===== Material for the task

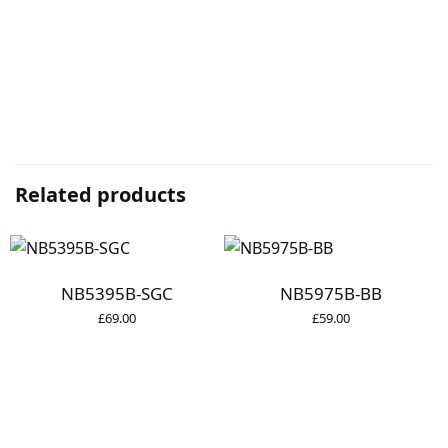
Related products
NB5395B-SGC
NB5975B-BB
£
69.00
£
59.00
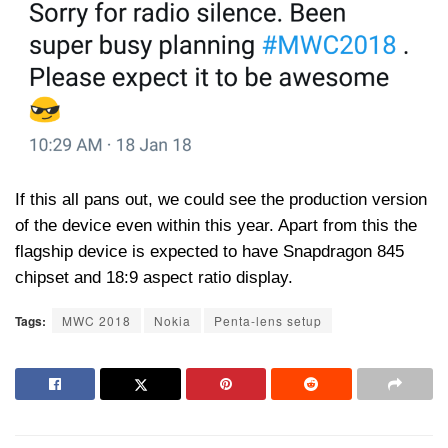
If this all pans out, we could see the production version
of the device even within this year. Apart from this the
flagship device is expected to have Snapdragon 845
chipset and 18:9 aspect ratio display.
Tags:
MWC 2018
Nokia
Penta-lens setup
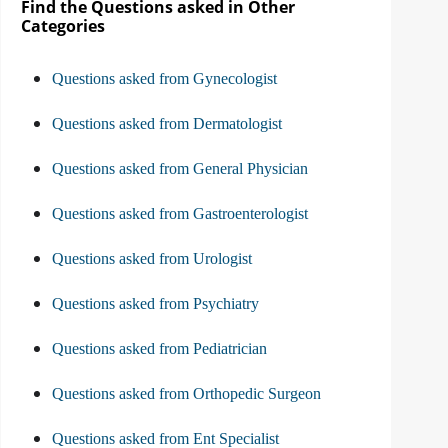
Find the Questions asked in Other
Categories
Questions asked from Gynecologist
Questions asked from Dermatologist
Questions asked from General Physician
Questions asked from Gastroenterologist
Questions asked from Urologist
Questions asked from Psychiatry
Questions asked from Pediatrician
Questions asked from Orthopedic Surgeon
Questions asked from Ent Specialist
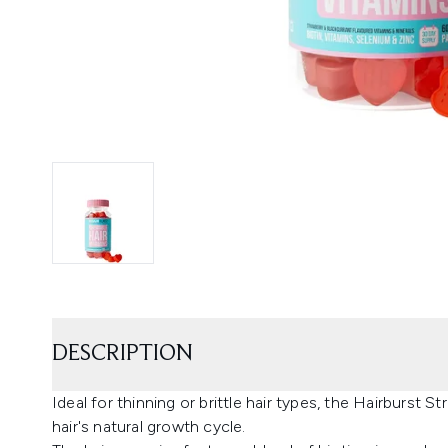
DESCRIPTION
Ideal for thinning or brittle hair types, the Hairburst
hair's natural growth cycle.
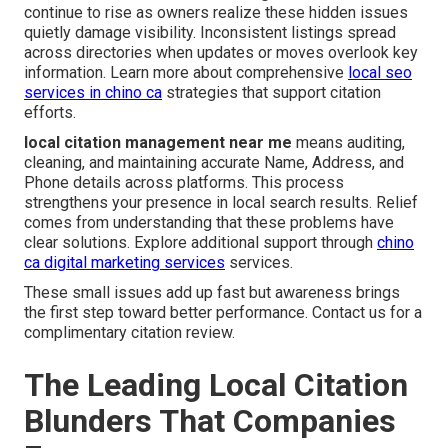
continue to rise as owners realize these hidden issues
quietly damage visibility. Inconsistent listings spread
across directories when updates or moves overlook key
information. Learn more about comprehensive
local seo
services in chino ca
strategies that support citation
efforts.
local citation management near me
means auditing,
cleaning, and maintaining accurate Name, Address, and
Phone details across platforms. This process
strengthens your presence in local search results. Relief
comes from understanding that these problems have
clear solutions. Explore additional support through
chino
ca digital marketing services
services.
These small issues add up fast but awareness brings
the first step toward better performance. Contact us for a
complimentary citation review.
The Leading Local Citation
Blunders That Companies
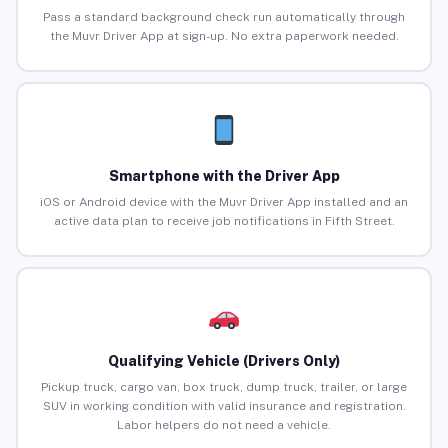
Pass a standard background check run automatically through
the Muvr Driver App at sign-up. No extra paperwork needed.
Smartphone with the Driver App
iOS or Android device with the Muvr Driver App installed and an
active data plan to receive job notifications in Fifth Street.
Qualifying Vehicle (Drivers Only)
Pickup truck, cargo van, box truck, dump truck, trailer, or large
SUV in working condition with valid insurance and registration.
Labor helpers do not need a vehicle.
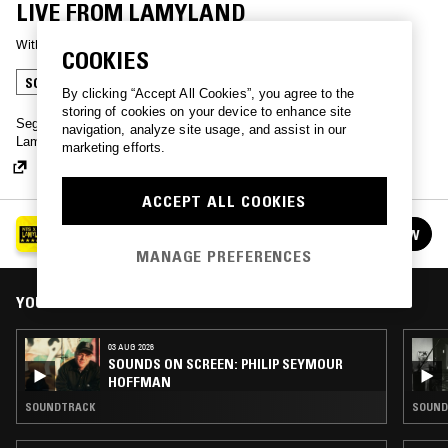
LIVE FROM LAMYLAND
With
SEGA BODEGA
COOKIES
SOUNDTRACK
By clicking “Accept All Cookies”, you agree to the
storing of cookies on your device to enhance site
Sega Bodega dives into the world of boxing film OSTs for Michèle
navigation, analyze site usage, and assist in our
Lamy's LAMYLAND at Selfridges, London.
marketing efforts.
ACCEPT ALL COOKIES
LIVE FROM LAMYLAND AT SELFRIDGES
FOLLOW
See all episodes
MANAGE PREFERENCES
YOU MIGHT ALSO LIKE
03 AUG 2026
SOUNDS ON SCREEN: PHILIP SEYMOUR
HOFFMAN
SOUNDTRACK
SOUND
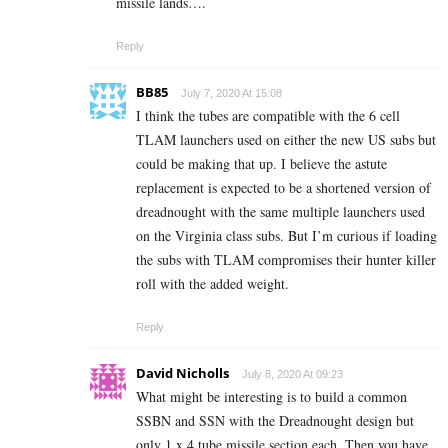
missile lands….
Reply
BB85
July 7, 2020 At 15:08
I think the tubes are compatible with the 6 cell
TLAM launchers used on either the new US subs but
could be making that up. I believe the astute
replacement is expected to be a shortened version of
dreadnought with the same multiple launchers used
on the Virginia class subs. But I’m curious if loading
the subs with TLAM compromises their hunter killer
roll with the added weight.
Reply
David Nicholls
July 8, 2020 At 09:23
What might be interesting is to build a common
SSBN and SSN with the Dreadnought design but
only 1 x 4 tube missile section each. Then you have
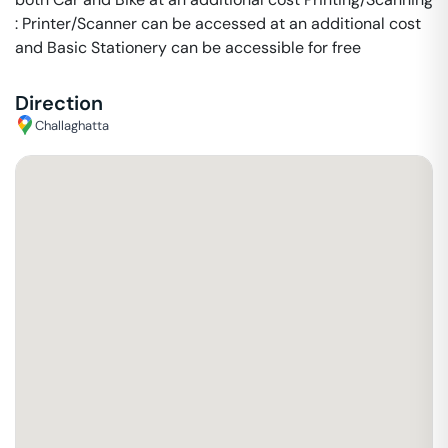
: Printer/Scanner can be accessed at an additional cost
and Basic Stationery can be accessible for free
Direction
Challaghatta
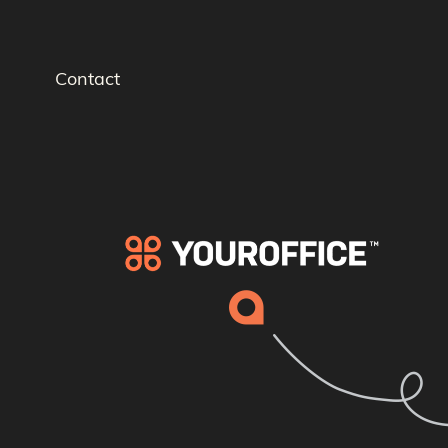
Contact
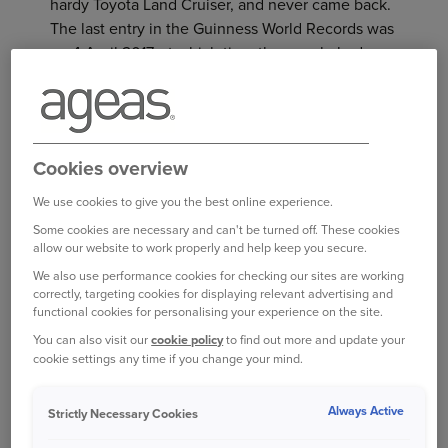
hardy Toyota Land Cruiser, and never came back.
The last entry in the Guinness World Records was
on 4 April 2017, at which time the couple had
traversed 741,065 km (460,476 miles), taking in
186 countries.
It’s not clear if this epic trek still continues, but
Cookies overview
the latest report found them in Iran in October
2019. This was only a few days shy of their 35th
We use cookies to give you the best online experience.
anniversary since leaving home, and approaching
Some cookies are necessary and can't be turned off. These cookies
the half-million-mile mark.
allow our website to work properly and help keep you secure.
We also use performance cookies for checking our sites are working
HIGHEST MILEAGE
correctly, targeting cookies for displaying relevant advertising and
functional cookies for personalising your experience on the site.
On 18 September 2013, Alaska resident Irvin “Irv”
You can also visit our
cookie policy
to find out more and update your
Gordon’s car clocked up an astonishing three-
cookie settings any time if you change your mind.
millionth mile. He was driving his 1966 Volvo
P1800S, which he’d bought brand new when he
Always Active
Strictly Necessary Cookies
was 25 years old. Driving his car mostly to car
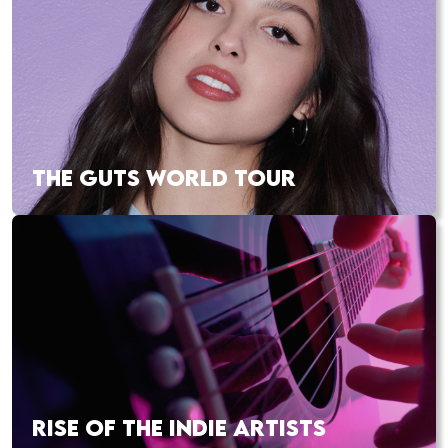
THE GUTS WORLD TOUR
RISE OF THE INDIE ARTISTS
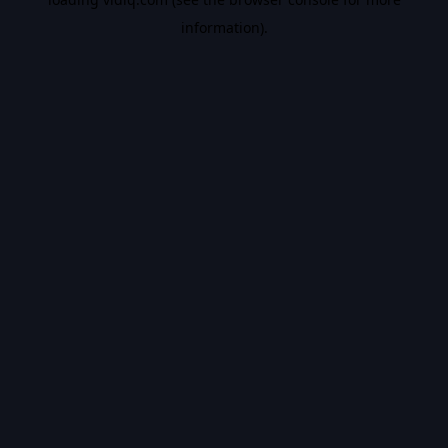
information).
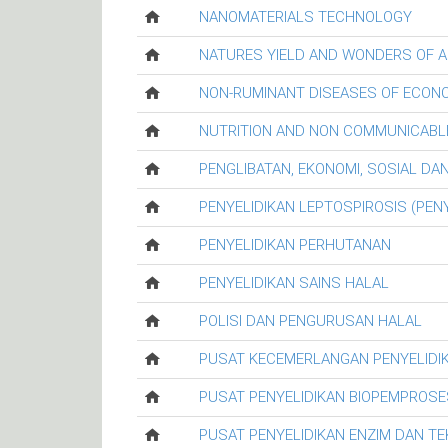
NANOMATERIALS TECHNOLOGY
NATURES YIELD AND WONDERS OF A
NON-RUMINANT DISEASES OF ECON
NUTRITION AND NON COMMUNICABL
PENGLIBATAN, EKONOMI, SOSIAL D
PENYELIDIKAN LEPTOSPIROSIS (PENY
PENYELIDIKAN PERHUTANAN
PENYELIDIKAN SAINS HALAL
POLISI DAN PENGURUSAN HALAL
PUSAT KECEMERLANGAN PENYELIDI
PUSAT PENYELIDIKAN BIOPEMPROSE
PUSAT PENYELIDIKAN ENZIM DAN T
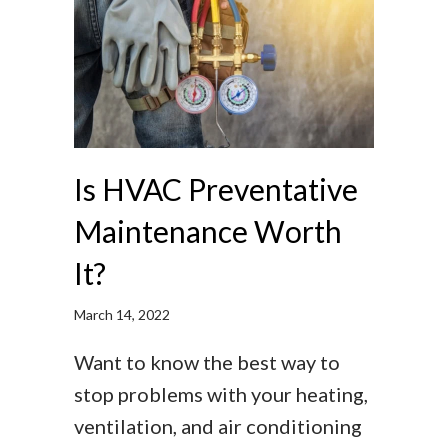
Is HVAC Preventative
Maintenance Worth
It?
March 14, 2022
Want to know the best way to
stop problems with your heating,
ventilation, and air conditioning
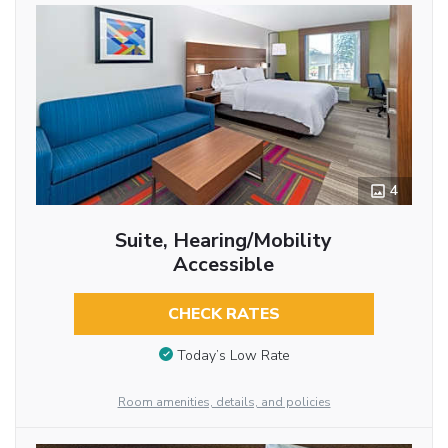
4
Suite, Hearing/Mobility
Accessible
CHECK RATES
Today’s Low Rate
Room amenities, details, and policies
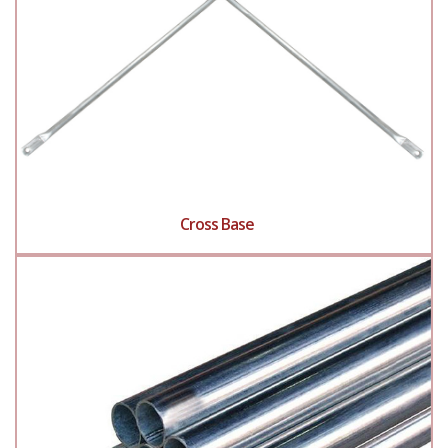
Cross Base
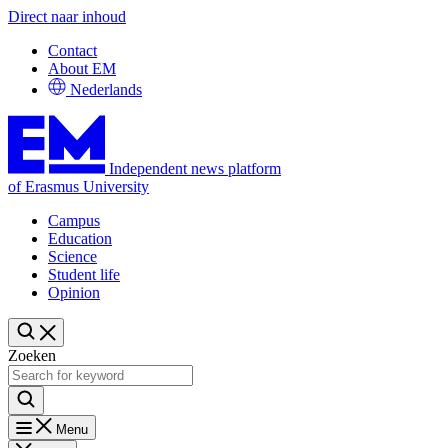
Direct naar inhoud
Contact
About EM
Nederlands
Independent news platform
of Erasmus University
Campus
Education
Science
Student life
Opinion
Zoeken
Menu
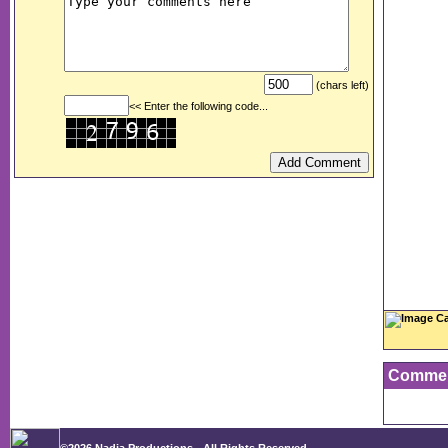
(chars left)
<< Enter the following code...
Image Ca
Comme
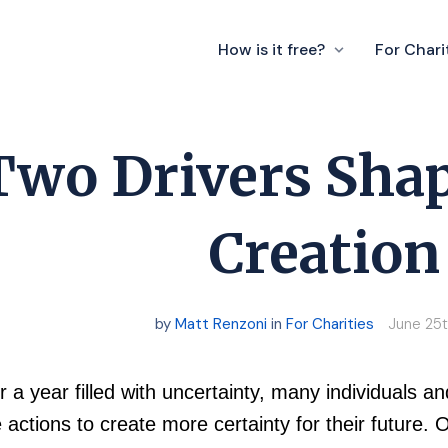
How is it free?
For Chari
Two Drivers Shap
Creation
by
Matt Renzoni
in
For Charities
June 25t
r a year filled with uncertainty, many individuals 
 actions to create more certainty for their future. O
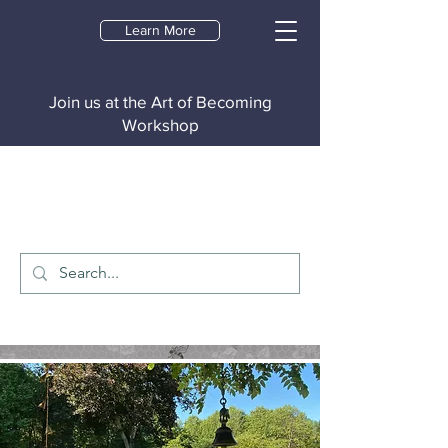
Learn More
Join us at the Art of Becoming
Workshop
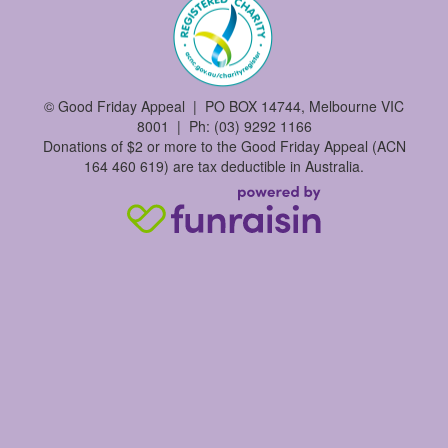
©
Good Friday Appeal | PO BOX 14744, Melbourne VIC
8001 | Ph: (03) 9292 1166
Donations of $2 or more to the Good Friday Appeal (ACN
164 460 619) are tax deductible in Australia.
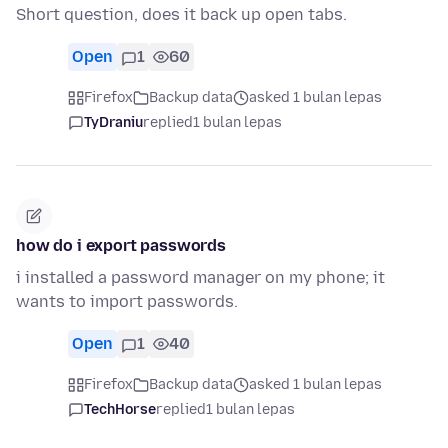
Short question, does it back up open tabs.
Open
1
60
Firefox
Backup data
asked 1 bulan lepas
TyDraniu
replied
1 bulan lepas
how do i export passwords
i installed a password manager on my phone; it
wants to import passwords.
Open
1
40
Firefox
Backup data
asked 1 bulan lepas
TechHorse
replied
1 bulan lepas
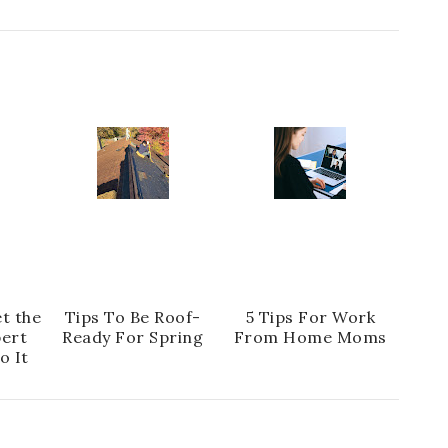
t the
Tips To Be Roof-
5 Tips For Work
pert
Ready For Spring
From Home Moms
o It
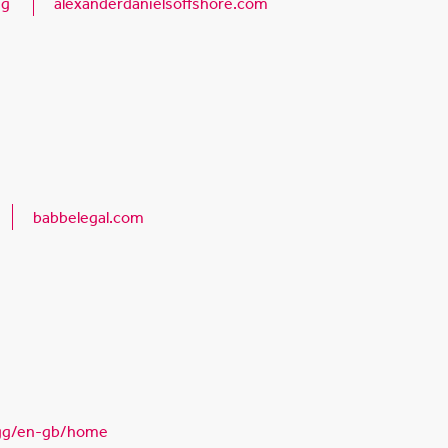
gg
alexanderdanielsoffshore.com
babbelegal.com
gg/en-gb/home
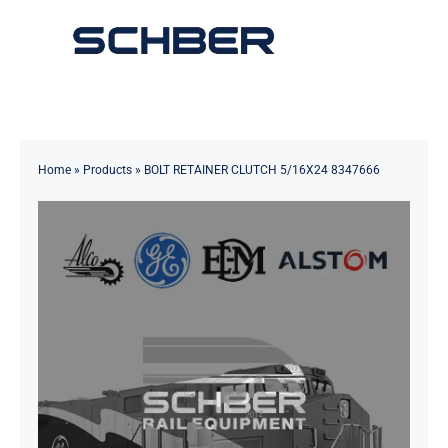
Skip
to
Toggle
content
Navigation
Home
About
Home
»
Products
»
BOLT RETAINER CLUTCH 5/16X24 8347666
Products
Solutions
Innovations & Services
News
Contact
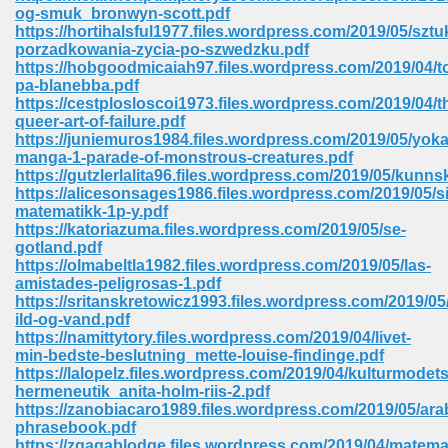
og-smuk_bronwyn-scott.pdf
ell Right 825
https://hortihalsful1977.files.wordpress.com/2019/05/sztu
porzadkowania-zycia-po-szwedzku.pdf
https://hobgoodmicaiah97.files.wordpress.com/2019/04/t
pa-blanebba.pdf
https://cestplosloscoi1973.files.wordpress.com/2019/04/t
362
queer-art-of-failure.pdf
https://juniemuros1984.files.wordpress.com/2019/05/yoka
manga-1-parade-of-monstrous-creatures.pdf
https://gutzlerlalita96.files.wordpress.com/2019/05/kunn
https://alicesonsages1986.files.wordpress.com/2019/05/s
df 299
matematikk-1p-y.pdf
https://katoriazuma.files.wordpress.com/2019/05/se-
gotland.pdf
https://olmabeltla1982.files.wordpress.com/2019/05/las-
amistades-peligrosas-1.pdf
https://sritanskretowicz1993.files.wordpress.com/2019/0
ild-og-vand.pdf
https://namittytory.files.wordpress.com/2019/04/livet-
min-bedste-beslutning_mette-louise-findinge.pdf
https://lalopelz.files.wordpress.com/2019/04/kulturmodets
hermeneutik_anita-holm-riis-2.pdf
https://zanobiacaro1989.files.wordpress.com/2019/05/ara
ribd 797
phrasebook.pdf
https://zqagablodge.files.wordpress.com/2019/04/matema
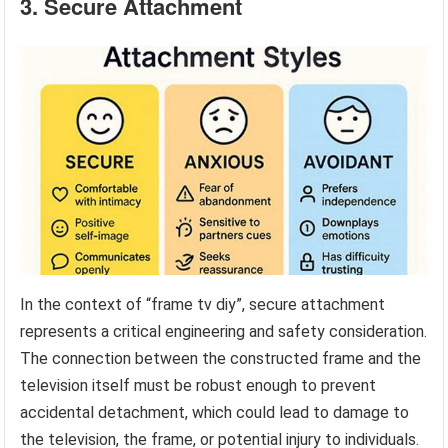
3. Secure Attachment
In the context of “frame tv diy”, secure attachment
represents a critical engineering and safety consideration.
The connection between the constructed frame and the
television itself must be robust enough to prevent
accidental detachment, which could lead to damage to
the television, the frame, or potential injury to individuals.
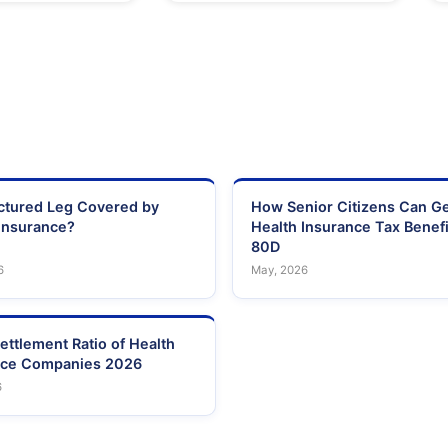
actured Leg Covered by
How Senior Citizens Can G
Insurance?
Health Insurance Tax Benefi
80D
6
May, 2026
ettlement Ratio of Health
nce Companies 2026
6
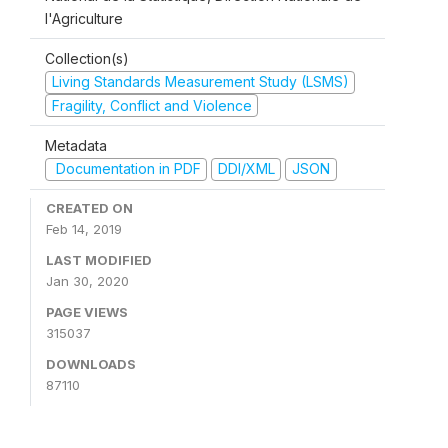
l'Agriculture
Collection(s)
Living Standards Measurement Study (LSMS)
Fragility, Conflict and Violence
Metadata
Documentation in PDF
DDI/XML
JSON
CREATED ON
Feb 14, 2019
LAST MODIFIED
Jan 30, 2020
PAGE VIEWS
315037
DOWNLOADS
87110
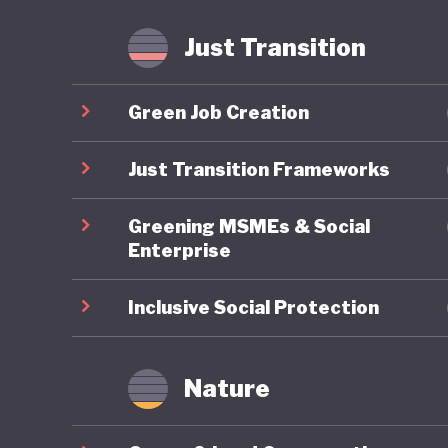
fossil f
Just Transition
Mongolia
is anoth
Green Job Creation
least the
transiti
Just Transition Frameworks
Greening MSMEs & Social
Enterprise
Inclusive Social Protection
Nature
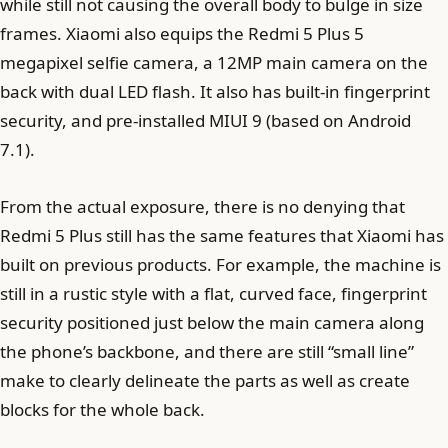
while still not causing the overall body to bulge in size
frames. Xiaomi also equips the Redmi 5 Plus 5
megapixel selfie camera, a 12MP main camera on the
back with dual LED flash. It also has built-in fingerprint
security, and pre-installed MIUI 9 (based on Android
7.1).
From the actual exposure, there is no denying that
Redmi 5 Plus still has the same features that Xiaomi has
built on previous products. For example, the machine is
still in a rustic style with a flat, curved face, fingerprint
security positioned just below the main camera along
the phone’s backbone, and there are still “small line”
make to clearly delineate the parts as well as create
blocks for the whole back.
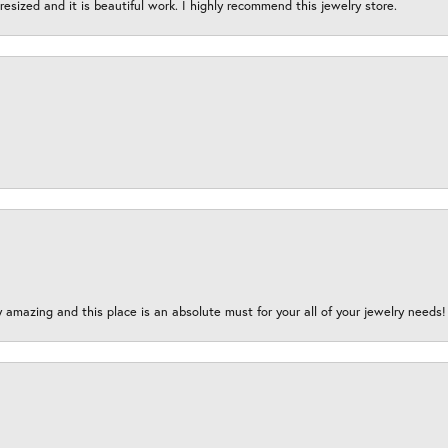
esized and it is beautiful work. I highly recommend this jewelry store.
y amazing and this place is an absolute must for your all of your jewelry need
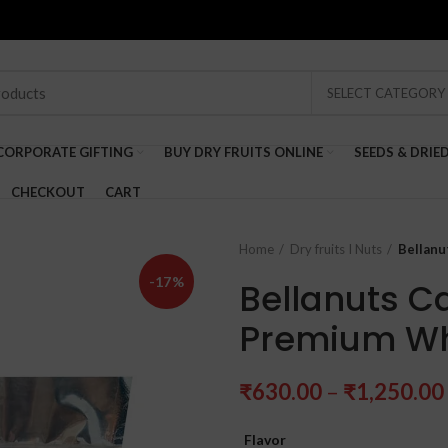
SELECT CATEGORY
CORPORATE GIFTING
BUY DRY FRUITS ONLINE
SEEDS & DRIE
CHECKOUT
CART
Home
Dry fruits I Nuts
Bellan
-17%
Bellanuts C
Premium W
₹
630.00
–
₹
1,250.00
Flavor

==========

:: The task ::
Where a picture appears in the records above, omit it, and transcribe exactly the stretch of lines from the one with "MANAGE PREFERENCES" through the one with "I think the".

:: Exercise response ::
MANAGE PREFERENCES
YOU MIGHT ALSO LIKE
03 AUG 2026
SOUNDS ON SCREEN: PHILIP SEYMOUR
HOFFMAN
SOUNDTRACK
SOUND
missile lands….
Reply
BB85
July 7, 2020 At 15:08
I think the tubes are compatible with the 6 cell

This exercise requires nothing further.